┌────────

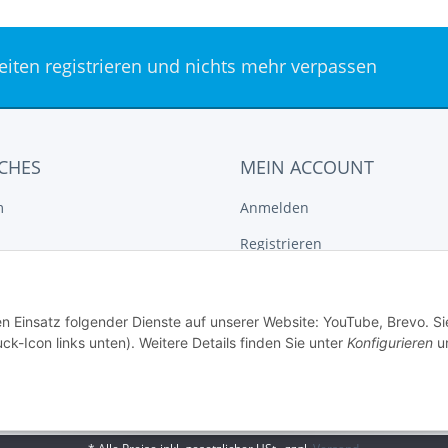
keiten registrieren und nichts mehr verpassen
CHES
MEIN ACCOUNT
m
Anmelden
Registrieren
tz
Vergleichsliste
recht
Wunschliste
en Einsatz folgender Dienste auf unserer Website: YouTube, Brevo. Si
ck-Icon links unten). Weitere Details finden Sie unter
Konfigurieren
un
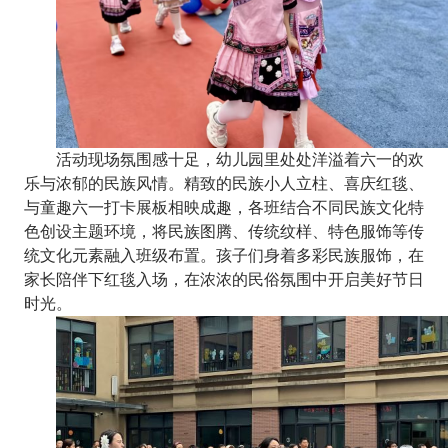
活动现场氛围感十足，幼儿园里处处洋溢着六一的欢
乐与浓郁的民族风情。精致的民族小人立柱、喜庆红毯、
与童趣六一打卡展板相映成趣，各班结合不同民族文化特
色创设主题环境，将民族图腾、传统纹样、特色服饰等传
统文化元素融入班级布置。孩子们身着多彩民族服饰，在
家长陪伴下红毯入场，在浓浓的民俗氛围中开启美好节日
时光。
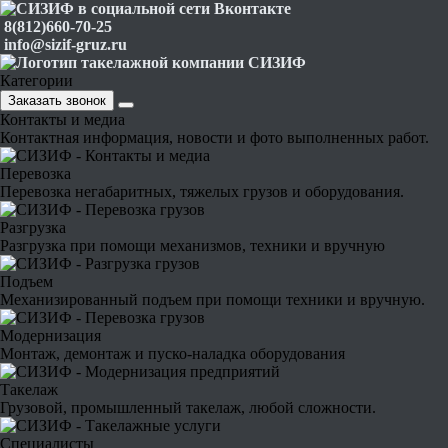
8(812)660-70-25
info@sizif-gruz.ru
Категории
Заказать звонок
Контакты и медиа
Контактная информация, новости и фото выполненных работ.
Перевозка
Перевозка негабаритных, тяжелых грузов и оборудования.
Разгрузка
Разгрузка при помощи механизмов, техники и вручную
Подъем
Механизированный подъем при помощи техники и вручную.
Модернизация
Монтаж, демонтаж и пуско-наладка оборудования
Такелаж
Грузовой, промышленный такелаж, любой сложности.
Специалисты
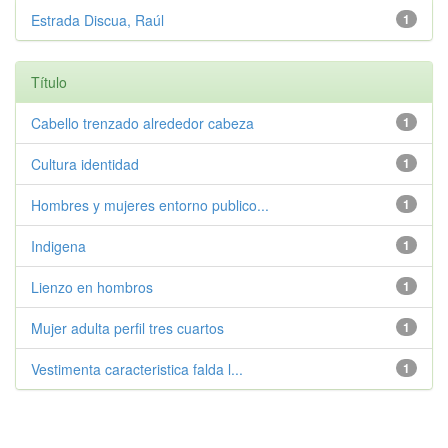
Estrada Discua, Raúl
1
Título
Cabello trenzado alrededor cabeza
1
Cultura identidad
1
Hombres y mujeres entorno publico...
1
Indigena
1
Lienzo en hombros
1
Mujer adulta perfil tres cuartos
1
Vestimenta caracteristica falda l...
1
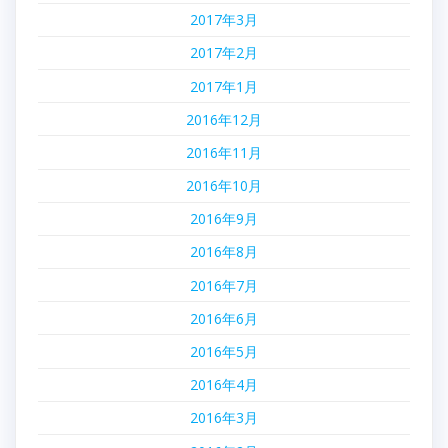
2017年3月
2017年2月
2017年1月
2016年12月
2016年11月
2016年10月
2016年9月
2016年8月
2016年7月
2016年6月
2016年5月
2016年4月
2016年3月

└────────

Exercise requirements: Write out the material above once more, word for word. Images stay out.

Reply to the exercise:
keiten registrieren und nichts mehr verpassen
CHES
MEIN ACCOUNT
m
Anmelden
Registrieren
tz
Vergleichsliste
recht
Wunschliste
en Einsatz folgender Dienste auf unserer Website: YouTube, Brevo. Si
ck-Icon links unten). Weitere Details finden Sie unter
Konfigurieren
un
活动现场氛围感十足，幼儿园里处处洋溢着六一的欢
乐与浓郁的民族风情。精致的民族小人立柱、喜庆红毯、
与童趣六一打卡展板相映成趣，各班结合不同民族文化特
色创设主题环境，将民族图腾、传统纹样、特色服饰等传
统文化元素融入班级布置。孩子们身着多彩民族服饰，在
家长陪伴下红毯入场，在浓浓的民俗氛围中开启美好节日
时光。
8(812)660-70-25
info@sizif-gruz.ru
Категории
Заказать звонок
Контакты и медиа
Контактная информация, новости и фото выполненных работ.
Перевозка
Перевозка негабаритных, тяжелых грузов и оборудования.
Разгрузка
Разгрузка при помощи механизмов, техники и вручную
Подъем
Механизированный подъем при помощи техники и вручную.
Модернизация
Монтаж, демонтаж и пуско-наладка оборудования
Такелаж
Грузовой, промышленный такелаж, любой сложности.
Специалисты
Estrada Discua, Raúl
1
Título
Cabello trenzado alrededor cabeza
1
Cultura identidad
1
Hombres y mujeres entorno publico...
1
Indigena
1
Lienzo en hombros
1
Mujer adulta perfil tres cuartos
1
Vestimenta caracteristica falda l...
1
2017年3月
2017年2月
2017年1月
2016年12月
2016年11月
2016年10月
2016年9月
2016年8月
2016年7月
2016年6月
2016年5月
2016年4月
2016年3月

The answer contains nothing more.